Благодаря оттепели и «вязкости» земли, а также и вследствие тяжести кареты, которую с трудом тащили шесть лошадей, путешественники подвигались очень медленно. По мере того как солнце поднималось все выше и выше, стало так тепло, что панна Сенинская развязала ленточки своего капора, отодвинула его на затылок и начала расстегивать спереди свою лисью шубку.
— Неужели тебе так жарко? — спросила ее пани Винницкая.
— Весна, тетушка! Настоящая весна! — отвечала девушка.
В этот момент она была так хороша со своей высунувшейся из капора милой, слегка растрепанной головкой, со своими смеющимися глазками и розовым личиком, что суровые глаза пана Понговского тоже смягчились.

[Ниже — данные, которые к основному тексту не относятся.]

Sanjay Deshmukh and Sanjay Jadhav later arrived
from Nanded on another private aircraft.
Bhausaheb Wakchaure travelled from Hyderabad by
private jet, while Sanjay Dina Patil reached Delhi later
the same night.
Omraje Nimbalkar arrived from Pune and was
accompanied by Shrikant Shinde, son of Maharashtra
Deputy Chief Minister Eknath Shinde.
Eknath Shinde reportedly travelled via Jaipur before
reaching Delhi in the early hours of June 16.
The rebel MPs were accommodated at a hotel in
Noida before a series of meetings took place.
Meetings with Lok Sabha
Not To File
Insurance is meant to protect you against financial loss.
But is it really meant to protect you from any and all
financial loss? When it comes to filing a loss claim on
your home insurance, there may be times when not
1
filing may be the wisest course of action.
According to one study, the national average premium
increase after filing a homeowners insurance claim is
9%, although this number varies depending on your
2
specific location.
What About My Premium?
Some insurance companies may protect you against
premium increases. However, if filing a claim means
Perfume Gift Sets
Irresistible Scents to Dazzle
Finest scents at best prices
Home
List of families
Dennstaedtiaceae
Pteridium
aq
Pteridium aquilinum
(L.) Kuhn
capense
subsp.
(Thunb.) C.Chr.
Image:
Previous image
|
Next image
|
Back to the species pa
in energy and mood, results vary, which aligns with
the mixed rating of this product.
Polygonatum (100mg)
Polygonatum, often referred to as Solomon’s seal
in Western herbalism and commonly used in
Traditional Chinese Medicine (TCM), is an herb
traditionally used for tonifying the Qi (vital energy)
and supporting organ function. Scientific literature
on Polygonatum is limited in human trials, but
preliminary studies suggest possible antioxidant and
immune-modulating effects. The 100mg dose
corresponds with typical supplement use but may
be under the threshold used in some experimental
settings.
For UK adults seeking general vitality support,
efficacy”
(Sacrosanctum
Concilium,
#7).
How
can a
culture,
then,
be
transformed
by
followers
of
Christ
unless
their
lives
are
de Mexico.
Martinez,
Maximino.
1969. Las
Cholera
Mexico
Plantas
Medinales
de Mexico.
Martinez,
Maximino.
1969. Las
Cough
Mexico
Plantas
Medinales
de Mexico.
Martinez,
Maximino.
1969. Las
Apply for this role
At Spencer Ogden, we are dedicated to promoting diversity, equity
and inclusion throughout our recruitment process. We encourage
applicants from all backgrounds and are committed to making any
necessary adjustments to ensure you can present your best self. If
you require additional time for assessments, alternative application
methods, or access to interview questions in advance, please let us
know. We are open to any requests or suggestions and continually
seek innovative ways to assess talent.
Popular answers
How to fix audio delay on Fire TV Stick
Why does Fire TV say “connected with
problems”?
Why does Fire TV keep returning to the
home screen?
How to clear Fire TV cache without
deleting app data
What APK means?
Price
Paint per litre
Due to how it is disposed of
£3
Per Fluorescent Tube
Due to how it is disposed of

Он смотрел на нее некоторое время, точно видел ее в первый раз в жизни, а затем сказал не то ей, не то самому себе:
— Ну да и ты не хуже весны! Ей-богу! А она улыбнулась ему в ответ.
— О как медленно мы едем, — проговорила она через минуту. — Страшно тяжелая дорога. Правда, говорят, что, если кому предстоит длинная дорога, тот должен обождать, пока она немного просохнет?
Лицо пана Гедеона снова омрачилось. Он ничего не ответил на вопрос и только, выглянув из кареты, коротко сказал:
— Едльня.
— Может быть, мы зайдем в костел? — спросила пани Винницкая.
— Нет, не зайдем, во-первых, потому, что костел, вероятно, закрыт, ибо ксендз поехал в Притык, а, во-вторых, потому, что он тяжко оскорбил меня, и я не подам ему руки, если он подойдет ко мне. — И, помолчав, прибавил: — А вас и тебя, Ануля, прошу ни в какие разговоры не вступать с ним.
Наступило минутное молчание. Вдруг за каретой раздалось шлепанье лошадиных копыт по грязи, которая с треском отрывалась от увязающих в ней ног, а затем громкие крики послышались с обеих сторон кареты.
— Челом, бьем челом!..
Это были братья Букоемские.
— Челом! — отвечал пан Понговский.
— Ваша милость, едете в Притык?
— Как ежегодно. Я думаю, что и вы к богослужению?
— Разумеется! — отвечал Марк. — Нужно перед войной очиститься от грехов.
— А не слишком ли это рано?
— Почему же слишком рано? — спросил Лука. — Что до сих пор нагрешили, то все после богомолья с плеч свалится, на то и богомолье. А что потом нагрешим, то уже ксендз перед врагом in partyculo mortis отпустит.
— Вы хотели, вероятно, сказать in articulo?